(Records for the exercise begins)

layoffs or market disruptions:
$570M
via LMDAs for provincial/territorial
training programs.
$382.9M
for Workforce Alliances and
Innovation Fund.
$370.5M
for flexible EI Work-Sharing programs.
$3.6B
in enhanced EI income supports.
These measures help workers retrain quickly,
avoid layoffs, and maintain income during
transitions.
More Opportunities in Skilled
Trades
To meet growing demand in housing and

(Records for the exercise ends)
(Records for the exercise begins)

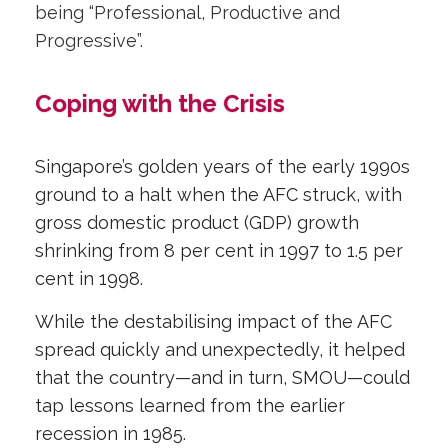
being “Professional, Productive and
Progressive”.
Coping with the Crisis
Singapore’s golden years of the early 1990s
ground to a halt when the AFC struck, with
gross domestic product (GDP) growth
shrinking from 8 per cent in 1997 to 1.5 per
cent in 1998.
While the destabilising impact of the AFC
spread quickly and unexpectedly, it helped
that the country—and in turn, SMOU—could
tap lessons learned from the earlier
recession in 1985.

(Records for the exercise ends)

*Problem*:
Copy each line of the data above that holds "with".

*Solution*:
Coping with the Crisis
ground to a halt when the AFC struck, with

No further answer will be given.